[Work required]
Take the line containing "Rokísek - vraťte mě až mě" as the first and the last line of the records below as the end, and please set down only what lies between them exactly, both ends included.

[Material provided Boundary: Start]

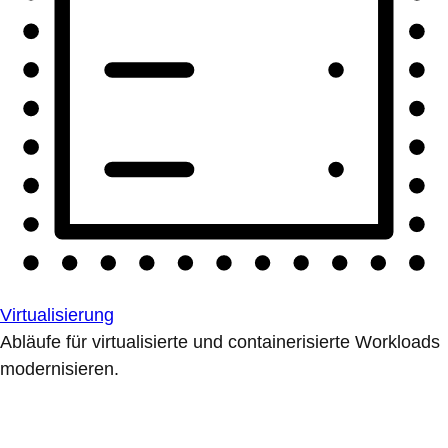
Virtualisierung
Abläufe für virtualisierte und containerisierte Workloads
modernisieren.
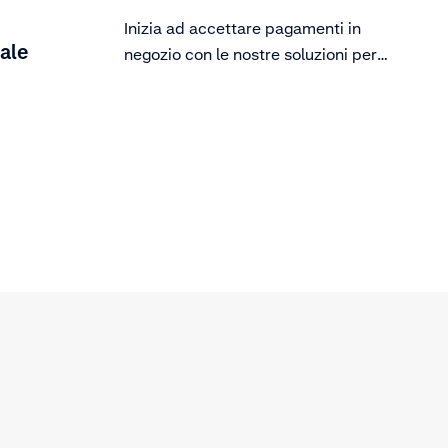
Inizia ad accettare pagamenti in
bale
negozio con le nostre soluzioni per i
pagamenti di persona.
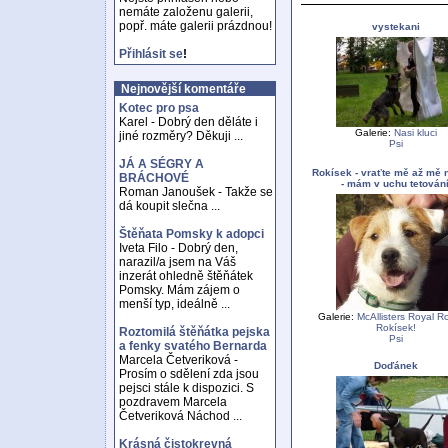
nemáte založenu galerii,
popř. máte galerii prázdnou!
vystekani
Přihlásit se
!
Nejnovější komentáře
Kotec pro psa
Karel - Dobrý den děláte i
Galerie:
Nasi kluci
jiné rozměry? Děkuji ...
Psi
JÁ A SÉGRY A
Rokísek - vraťte mě až mě 
BRÁCHOVÉ
- mám v uchu tetování
Roman Janoušek - Takže se
dá koupit slečna ...
Štěňata Pomsky k adopci
Iveta Filo - Dobrý den,
narazil/a jsem na Váš
inzerát ohledně štěňátek
Pomsky. Mám zájem o
menší typ, ideálně ...
Galerie:
McAllisters Royal Ro
Rokísek!
Roztomilá štěňátka pejska
Psi
a fenky svatého Bernarda
Marcela Četveriková -
Doďánek
Prosím o sdělení zda jsou
pejsci stále k dispozici. S
pozdravem Marcela
Četveriková Náchod ...
Krásná čistokrevná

[Material provided Boundary: End]

[Your solution]
Rokísek - vraťte mě až mě 
BRÁCHOVÉ
- mám v uchu tetování
Roman Janoušek - Takže se
dá koupit slečna ...
Štěňata Pomsky k adopci
Iveta Filo - Dobrý den,
narazil/a jsem na Váš
inzerát ohledně štěňátek
Pomsky. Mám zájem o
menší typ, ideálně ...
Galerie:
McAllisters Royal Ro
Rokísek!
Roztomilá štěňátka pejska
Psi
a fenky svatého Bernarda
Marcela Četveriková -
Doďánek
Prosím o sdělení zda jsou
pejsci stále k dispozici. S
pozdravem Marcela
Četveriková Náchod ...
Krásná čistokrevná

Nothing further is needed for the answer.